Toute l'histoire du transport le démontre : il a toujours su répondre aux besoins du marché. Son évolution n'a été qu'une suite d'adaptations. Selon Gabriel Wackermann, professeur d'aménagement à la Sorbonne et auteur des Transports de marchandises dans l'Europe de demain, « c'est la modernisation constante des transports depuis le début du XXe siècle qui a rendu possible la croissance spectaculaire des échanges de marchandises à travers le monde ». C'est son adaptabilité et son aptitude à développer les nouveaux marchés, notamment, qui a permis au transport routier de prendre des parts de plus en plus importantes au détriment des autres modes de transport terrestre. Sans pour autant pouvoir se targuer d'être un créateur de marchés. « Son rôle prééminent n'est pas évident a priori, souligne Gabriel Wackermann. Parmi les acteurs majeurs du mouvement des biens et des personnes, le transport figure souvent en retrait face au chargeur, industriel ou distributeur ». Cela tient au mode de fonctionnement : par tradition, le marché, c'est le transporteur qui l'assure, mais c'est le chargeur qui le crée. Et, ce n'est pas un hasard si la plupart des entreprise de transport routier ont démarré leurs activités en effectuant ce que l'on appelle communément le « transport à la demande »... Puis, une grande majorité d'entre elles se sont développées en « accompagnant » la croissance de leurs clients ce qui, souvent, leur a permis de se spécialiser sur un marché, voire, ultérieurement, de créer des « niches ».
Elles sont la première traduction d'une démarche commerciale dans un secteur où « les forces de vente » brillaient par leur absence, les entreprises se reposant fréquemment sur les « bureaux de fret » pour alimenter leurs voyages de retour.

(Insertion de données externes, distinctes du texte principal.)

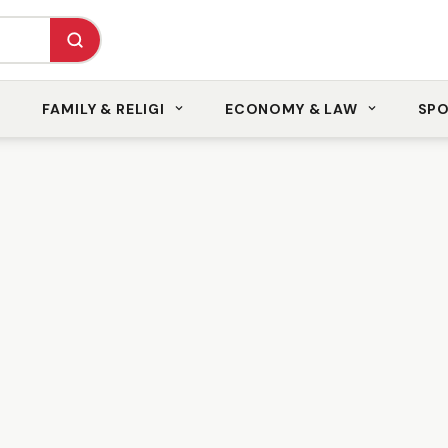
FAMILY & RELIGI
ECONOMY & LAW
SP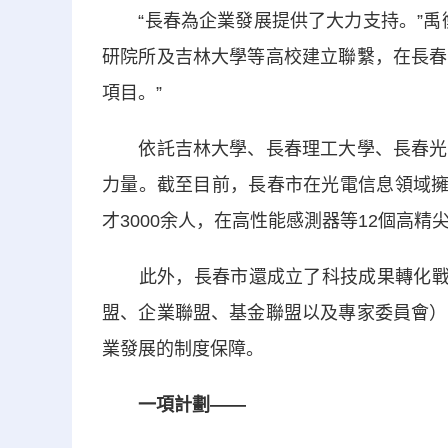
“長春為企業發展提供了大力支持。”禹衡
研院所及吉林大學等高校建立聯繫，在長春
項目。”
依託吉林大學、長春理工大學、長春光機
力量。截至目前，長春市在光電信息領域擁
才3000余人，在高性能感測器等12個高
此外，長春市還成立了科技成果轉化戰略
盟、企業聯盟、基金聯盟以及專家委員會）
業發展的制度保障。
一項計劃——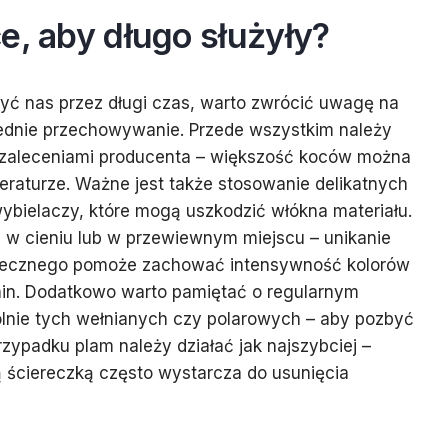
e, aby długo służyły?
yć nas przez długi czas, warto zwrócić uwagę na
iednie przechowywanie. Przede wszystkim należy
 z zaleceniami producenta – większość koców można
peraturze. Ważne jest także stosowanie delikatnych
ybielaczy, które mogą uszkodzić włókna materiału.
 w cieniu lub w przewiewnym miejscu – unikanie
onecznego pomoże zachować intensywność kolorów
anin. Dodatkowo warto pamiętać o regularnym
lnie tych wełnianych czy polarowych – aby pozbyć
rzypadku plam należy działać jak najszybciej –
ną ściereczką często wystarcza do usunięcia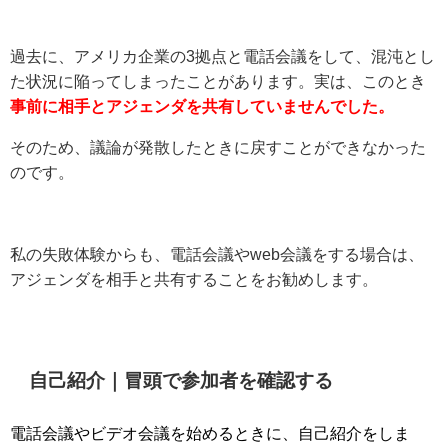
過去に、アメリカ企業の3拠点と電話会議をして、混沌とし
た状況に陥ってしまったことがあります。実は、このとき
事前に相手とアジェンダを共有していませんでした。
そのため、議論が発散したときに戻すことができなかった
のです。
私の失敗体験からも、電話会議やweb会議をする場合は、
アジェンダを相手と共有することをお勧めします。
自己紹介｜冒頭で参加者を確認する
電話会議やビデオ会議を始めるときに、自己紹介をしま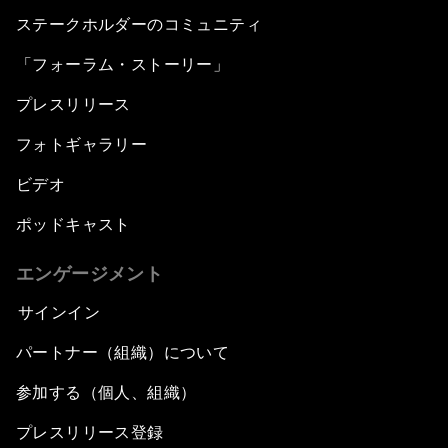
ステークホルダーのコミュニティ
「フォーラム・ストーリー」
プレスリリース
フォトギャラリー
ビデオ
ポッドキャスト
エンゲージメント
サインイン
パートナー（組織）について
参加する（個人、組織）
プレスリリース登録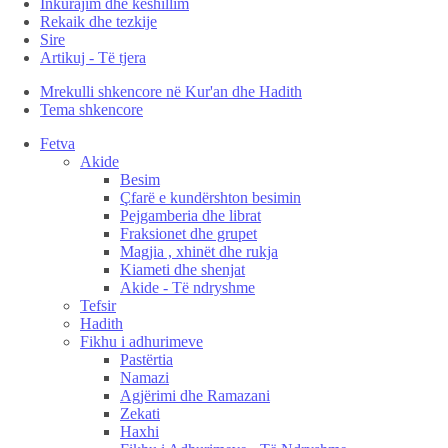
Inkurajim dhe këshillim
Rekaik dhe tezkije
Sire
Artikuj - Të tjera
Mrekulli shkencore në Kur'an dhe Hadith
Tema shkencore
Fetva
Akide
Besim
Çfarë e kundërshton besimin
Pejgamberia dhe librat
Fraksionet dhe grupet
Magjia , xhinët dhe rukja
Kiameti dhe shenjat
Akide - Të ndryshme
Tefsir
Hadith
Fikhu i adhurimeve
Pastërtia
Namazi
Agjërimi dhe Ramazani
Zekati
Haxhi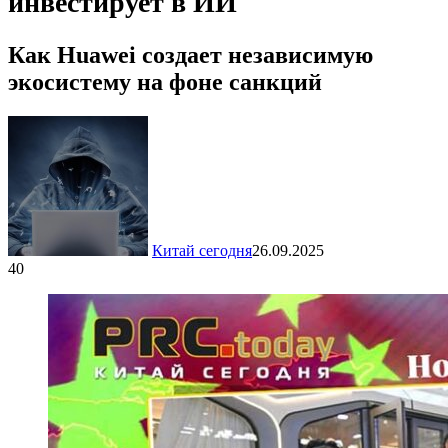
инвестирует в ИИ
Как Huawei создает независимую
экосистему на фоне санкций
Китай сегодня
26.09.2025
40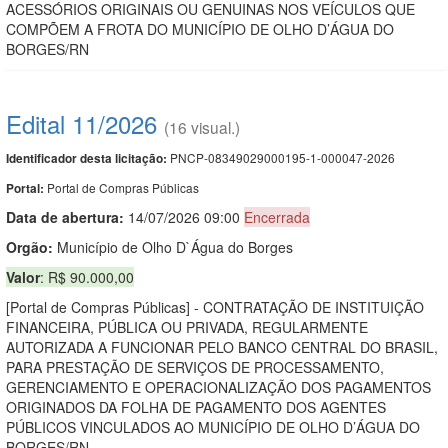
ACESSÓRIOS ORIGINAIS OU GENUINAS NOS VEÍCULOS QUE
COMPÕEM A FROTA DO MUNICÍPIO DE OLHO D’ÁGUA DO
BORGES/RN
Edital 11/2026
(16 visual.)
PNCP-08349029000195-1-000047-2026
Identificador desta licitação:
Portal de Compras Públicas
Portal:
Data de abert
u
ra:
14/07/2026 09:00
Encerrada
Orgão:
Município de Olho D`Água do Borges
Valor
: R$ 90.000,00
[Portal de Compras Públicas] - CONTRATAÇÃO DE INSTITUIÇÃO
FINANCEIRA, PÚBLICA OU PRIVADA, REGULARMENTE
AUTORIZADA A FUNCIONAR PELO BANCO CENTRAL DO BRASIL,
PARA PRESTAÇÃO DE SERVIÇOS DE PROCESSAMENTO,
GERENCIAMENTO E OPERACIONALIZAÇÃO DOS PAGAMENTOS
ORIGINADOS DA FOLHA DE PAGAMENTO DOS AGENTES
PÚBLICOS VINCULADOS AO MUNICÍPIO DE OLHO D’ÁGUA DO
BORGES/RN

Selon Maurice Voiron, ancien président de la FNTR, « ces niches, face à la formidable concentration d'entreprises à laquelle nous nous assistons, restent un marché sur lesquelles les pme pourront continuer de se maintenir et se développer. Il y aura toujours de la place pour les entreprises qui font du cousu main et il y aura encore du travail pour ceux qui effectuent des transports bien ciblés ». (voir encadré)
Les choses, aujourd'hui, ont quelque peu évolué bien que, comme le note Bernard Gras, consultant, « le concept de marketing soit encore très récent dans la profession et que la fonction ait du mal à trouver sa place ». Il n'empêche que le créneau du monocolis de moins de 30 kg, qui a été transposé d'Allemagne en France, il y a quelques années, est le fruit d'un concept marketing. C'est cette prestation spécifique qui paraît la plus apte à accompagner le développement annoncé du commerce électronique. Telle est, en tout cas, l'opinion de Jean-Noël Thénault, P-dg de Volvo Trucks France : « Je pense que la montée en puissance du commerce électronique va faire exploser la production de transport, notamment l'acheminement des petits colis de moins de 30 kg. Car, par ce biais, les clients pourront acheter jour et nuit et il faudra assurer les livaisons dans des délais très courts. Il reste à savoir quel sera le mode de distribution utilisé. »
Le fait que tous les grands regroupements d'entreprises qui se sont opérés ces derniers mois aient été réalisés sous l'égide des grandes organisations postales apporte un élément de réponse. Vivant leurs derniers mois à l'abri d'un monopole, pour ne pas se faire évincer d'un marché dont on prévoit un développement fulgurant, elles ont occupé des positions qui les rendent difficilement contournables. En France, la reprise par La Poste du réseau DPD, spécialiste de ce type d'acheminement, n'est pas totalement innocente...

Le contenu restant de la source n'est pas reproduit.